India’s biggest exports, historically, have also included products like processed petroleum, diamonds, and other commodities that do not require super large vessels to be transported.
Thus, investment in India’s shipping industry has been limited and the country’s capacity has remained stagnant in the last few years, another market expert from a domestic rating agency said.
Between 2011-12 to 2014-15, the Indian shipping industry received orders to manufacture 1,398 ships but only managed to deliver 237, leaving huge pending orders, thereby forcing the country’s importers and exporters to rely on foreign ships, data from the Ministry of Shipping showed.
Lack of long-term, low-cost funds, and long-term cargo support has been cited by fleet owners as the main reason for stalling the growth of Indian tonnage.
While investment in the country’s ship building industry has increased since 2014-15, the lack of government policy focused on increasing investment in the country’s shipping industry, has limited the setting up of a large ship manufacturer in India, an official from the Indian National Shipowners’ Association said.
Private and foreign investment in the country’s ship-manufacturing and repair industry has also remained low due to high taxation on the country’s shipyards, high interest in working capital in India, and lack of bank guarantees, he added.
Until the implementation of the GST tax regime, the country’s shipyards were subject to Octroi, CST, VAT, excise, service tax, and corporate tax.

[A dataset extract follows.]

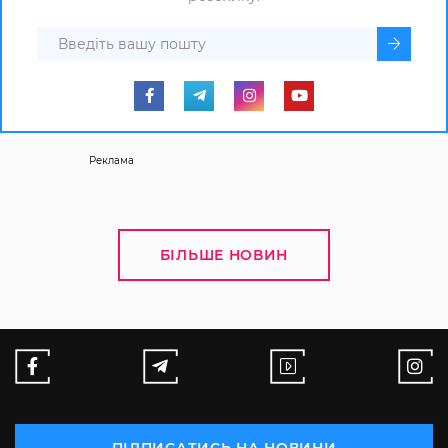
Реклама
БІЛЬШЕ НОВИН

Similarly, shipyards are required to provide bank guarantees to protect the ship buyers. While globally, governments provide sovereign refund guarantees, thus removing any related burden on the shipyard, in India the government has not offered any such support till now.
International alliances
Most of the top shipping companies in the world have formed alliances to strengthen their balance sheets. Although this protects the carriers from potential capital issues due to vessel sharing and bailout agreements etc, it makes the industry less competitive for the customers, an official from the United Ocean Ship Management said.
In addition, Indian companies are not a part of these international alliances due to their limited capacities and weak financial balance sheets. India has a meagre 1.13 percent share of global tonnage, he added.

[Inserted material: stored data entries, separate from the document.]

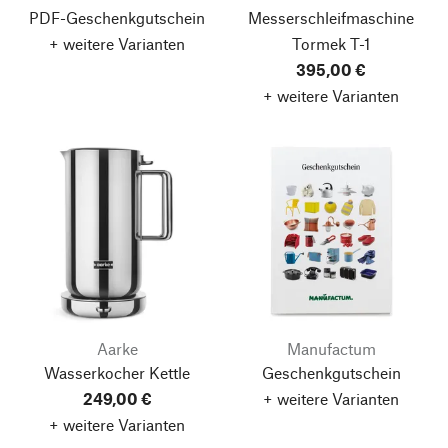
PDF-Geschenkgutschein
Messerschleifmaschine
+ weitere Varianten
Tormek T-1
395,00 €
+ weitere Varianten
Aarke
Manufactum
Wasserkocher Kettle
Geschenkgutschein
249,00 €
+ weitere Varianten
+ weitere Varianten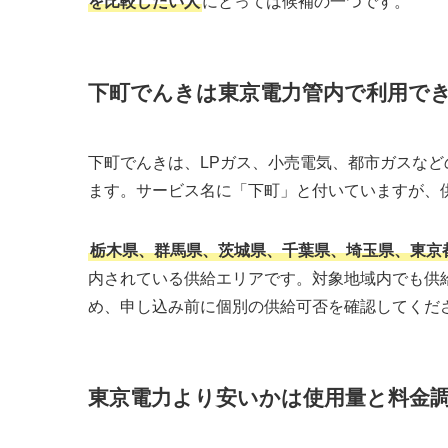
を比較したい人
にとっては候補の一つです。
下町でんきは東京電力管内で利用で
下町でんきは、LPガス、小売電気、都市ガスな
ます。サービス名に「下町」と付いていますが、
栃木県、群馬県、茨城県、千葉県、埼玉県、東京
内されている供給エリアです。対象地域内でも供
め、申し込み前に個別の供給可否を確認してくだ
東京電力より安いかは使用量と料金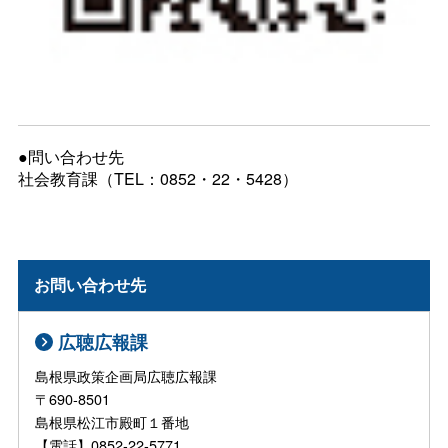
●問い合わせ先
社会教育課（TEL：0852・22・5428）
お問い合わせ先
広聴広報課
島根県政策企画局広聴広報課
〒690-8501
島根県松江市殿町１番地
【電話】0852-22-5771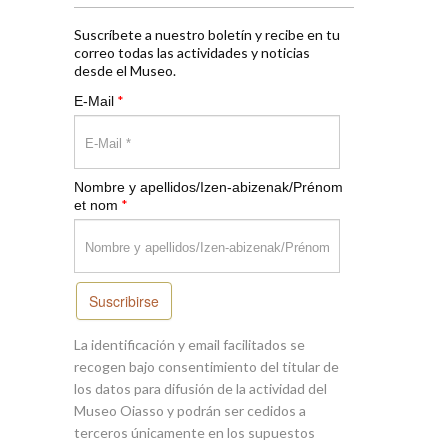
Suscríbete a nuestro boletín y recibe en tu
correo todas las actividades y noticias
desde el Museo.
*
E-Mail
Nombre y apellidos/Izen-abizenak/Prénom
*
et nom
Suscribirse
La identificación y email facilitados se
recogen bajo consentimiento del titular de
los datos para difusión de la actividad del
Museo Oiasso y podrán ser cedidos a
terceros únicamente en los supuestos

“While freight increase is a global phenomenon, we may be suffering more as we have many MSMEs in exports, who have very little negotiating power. We require a large shipping company in India as we remit about $ 65 billion every year as transport charges overseas and yet remain at the mercy of foreign shipping lines,” President, Federation of Indian Export Organisations (FIEO), A Sakthivel, said.
Currently, the public sector Shipping Corporation of India (SCI) has a market share of less than five percent of the country’s total shipping business.
“Foreign companies are able to take advantage of operational efficiencies, global clearances, and financial aid from their governments in order to provide better services at lower tariffs,” the official from the Indian National Shipowners’ Association said.
Geopolitical trade wars
Traditionally, countries like China, South Korea, Singapore, and Sri Lanka, among others, have made the development of ports and global shipping supply lines a priority while developing their economies.
These countries have also set up indigenous shipping lines in the past to protect their domestic shipping industry.
A similar demand for an indigenous shipping line has been put forward by the Federation of Indian Export Organisations. However, the development of such a line would take time and may also lead to action by countries that have transhipment around India, which may hit the country’s shipping industry even more.
Earlier this year, the Sri Lankan government scrapped the trilateral deal with India and Japan to develop Colombo Port’s Eastern Container Terminal, which is expected to hit the Indian government’s ambitious plans to set up container transhipment hubs within the country to send and receive foreign-flagged cargo containers, instead of routing them via Colombo port.